Problem statement: Reproduce exactly, leaving out pictures, each line from the one holding "telefone, e-mail e outras" through the final line of the listing, and add nothing.

Given information:
>>
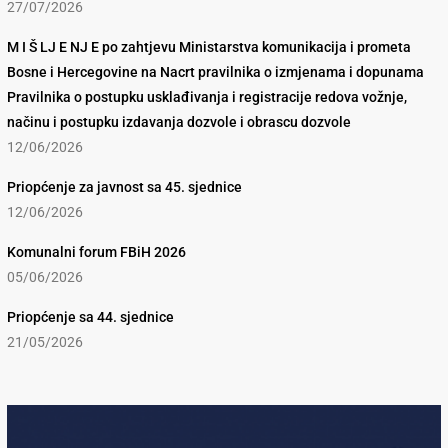
27/07/2026
M I Š LJ E NJ E po zahtjevu Ministarstva komunikacija i prometa
Bosne i Hercegovine na Nacrt pravilnika o izmjenama i dopunama
Pravilnika o postupku usklađivanja i registracije redova vožnje,
načinu i postupku izdavanja dozvole i obrascu dozvole
12/06/2026
Priopćenje za javnost sa 45. sjednice
12/06/2026
Komunalni forum FBiH 2026
05/06/2026
Priopćenje sa 44. sjednice
21/05/2026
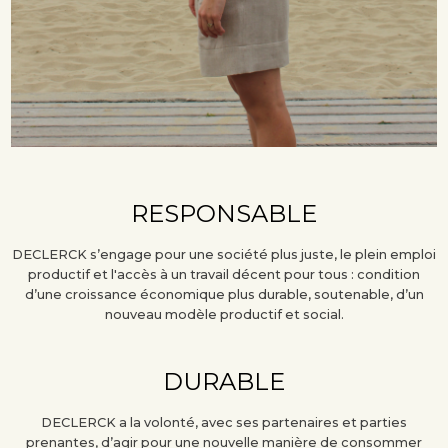
RESPONSABLE
DECLERCK s’engage pour une société plus juste, le plein emploi
productif et l'accès à un travail décent pour tous : condition
d’une croissance économique plus durable, soutenable, d’un
nouveau modèle productif et social.
DURABLE
DECLERCK a la volonté, avec ses partenaires et parties
prenantes, d’agir pour une nouvelle manière de consommer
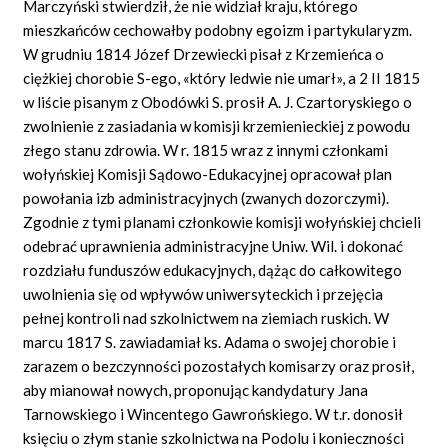
Marczyński stwierdził, że nie widział kraju, którego
mieszkańców cechowałby podobny egoizm i partykularyzm.
W grudniu 1814 Józef Drzewiecki pisał z Krzemieńca o
ciężkiej chorobie S-ego, «który ledwie nie umarł», a 2 II 1815
w liście pisanym z Obodówki S. prosił A. J. Czartoryskiego o
zwolnienie z zasiadania w komisji krzemienieckiej z powodu
złego stanu zdrowia. W r. 1815 wraz z innymi członkami
wołyńskiej Komisji Sądowo-Edukacyjnej opracował plan
powołania izb administracyjnych (zwanych dozorczymi).
Zgodnie z tymi planami członkowie komisji wołyńskiej chcieli
odebrać uprawnienia administracyjne Uniw. Wil. i dokonać
rozdziału funduszów edukacyjnych, dążąc do całkowitego
uwolnienia się od wpływów uniwersyteckich i przejęcia
pełnej kontroli nad szkolnictwem na ziemiach ruskich. W
marcu 1817 S. zawiadamiał ks. Adama o swojej chorobie i
zarazem o bezczynności pozostałych komisarzy oraz prosił,
aby mianował nowych, proponując kandydatury Jana
Tarnowskiego i Wincentego Gawrońskiego. W t.r. donosił
księciu o złym stanie szkolnictwa na Podolu i konieczności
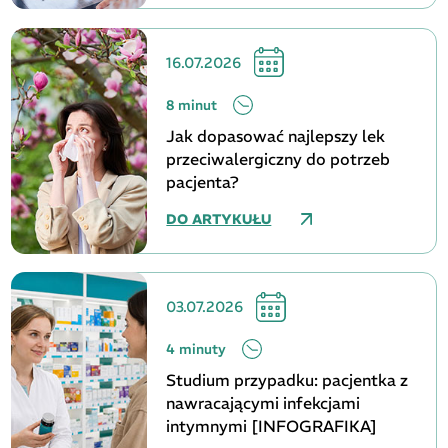
16.07.2026
8 minut
Jak dopasować najlepszy lek
przeciwalergiczny do potrzeb
pacjenta?
DO ARTYKUŁU
03.07.2026
4 minuty
Studium przypadku: pacjentka z
nawracającymi infekcjami
intymnymi [INFOGRAFIKA]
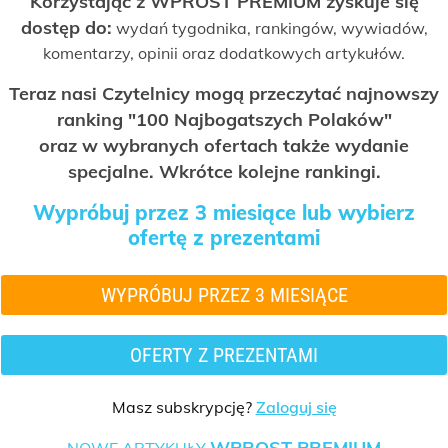
Korzystając z WPROST PREMIUM zyskuje się
dostęp do:
wydań tygodnika, rankingów, wywiadów,
komentarzy, opinii oraz dodatkowych artykułów.
Teraz nasi Czytelnicy mogą przeczytać najnowszy
ranking "100 Najbogatszych Polaków"
oraz w wybranych ofertach także wydanie
specjalne. Wkrótce kolejne rankingi.
Wypróbuj przez 3 miesiące lub wybierz
ofertę z prezentami
WYPRÓBUJ PRZEZ 3 MIESIĄCE
OFERTY Z PREZENTAMI
Masz subskrypcję?
Zaloguj się
WPROST PREMIUM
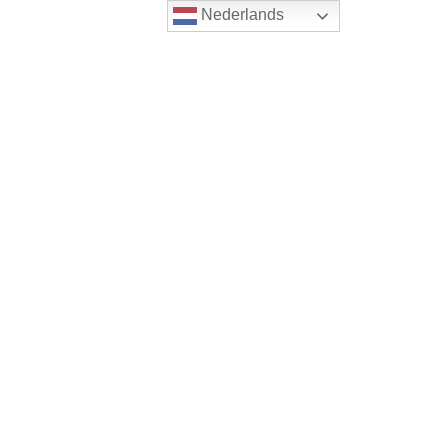
Nederlands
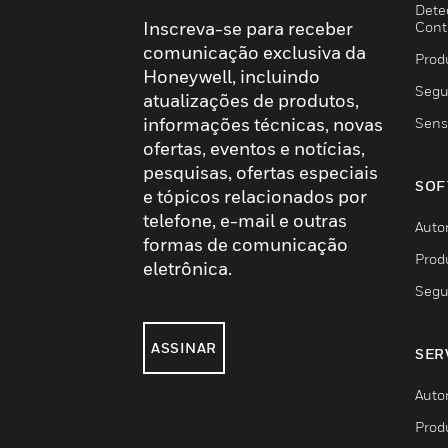
Dete
Inscreva-se para receber
Cont
comunicação exclusiva da
Prod
Honeywell, incluindo
Segu
atualizações de produtos,
informações técnicas, novas
Sens
ofertas, eventos e notícias,
pesquisas, ofertas especiais
SOF
e tópicos relacionados por
telefone, e-mail e outras
Auto
formas de comunicação
Prod
eletrônica.
Segu
ASSINAR
SER
Auto
Prod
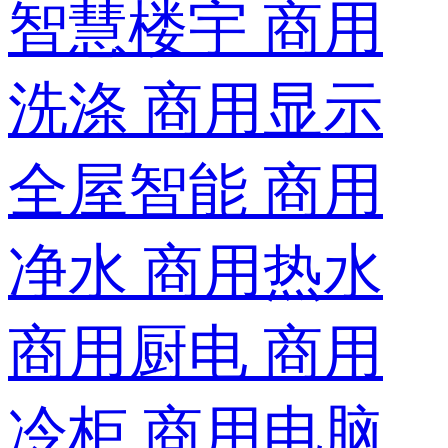
智慧楼宇
商用
洗涤
商用显示
全屋智能
商用
净水
商用热水
商用厨电
商用
冷柜
商用电脑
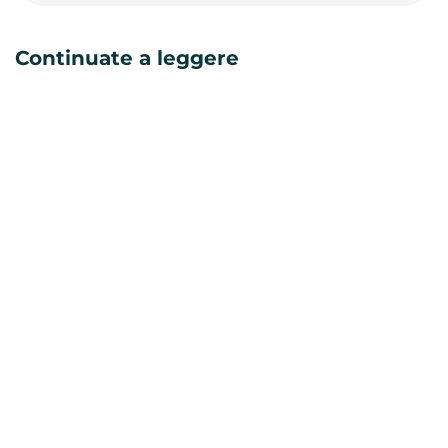
Continuate a leggere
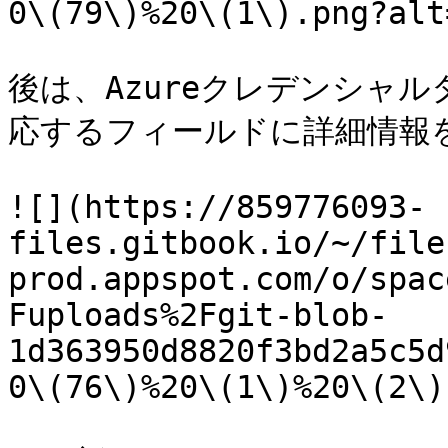
0\(79\)%20\(1\).png?alt
後は、Azureクレデンシャ
応するフィールドに詳細情報を
![](https://859776093-
files.gitbook.io/~/file
prod.appspot.com/o/spac
Fuploads%2Fgit-blob-
1d363950d8820f3bd2a5c5d
0\(76\)%20\(1\)%20\(2\)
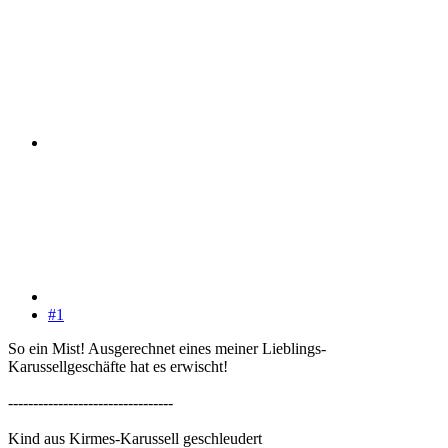
#1
So ein Mist! Ausgerechnet eines meiner Lieblings-
Karussellgeschäfte hat es erwischt!
---------------------------------
Kind aus Kirmes-Karussell geschleudert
<<
Worked solution:
telefone, e-mail e outras
Auto
formas de comunicação
Prod
eletrônica.
Segu
ASSINAR
SER
Auto
Prod
智慧楼宇
商用
洗涤
商用显示
全屋智能
商用
净水
商用热水
商用厨电
商用
冷柜
商用电脑
Continuate a leggere
0\(79\)%20\(1\).png?alt
後は、Azureクレデンシャ
応するフィールドに詳細情報を
![](https://859776093-
files.gitbook.io/~/file
prod.appspot.com/o/spac
Fuploads%2Fgit-blob-
1d363950d8820f3bd2a5c5d
0\(76\)%20\(1\)%20\(2\)
#1
So ein Mist! Ausgerechnet eines meiner Lieblings-
Karussellgeschäfte hat es erwischt!
---------------------------------
Kind aus Kirmes-Karussell geschleudert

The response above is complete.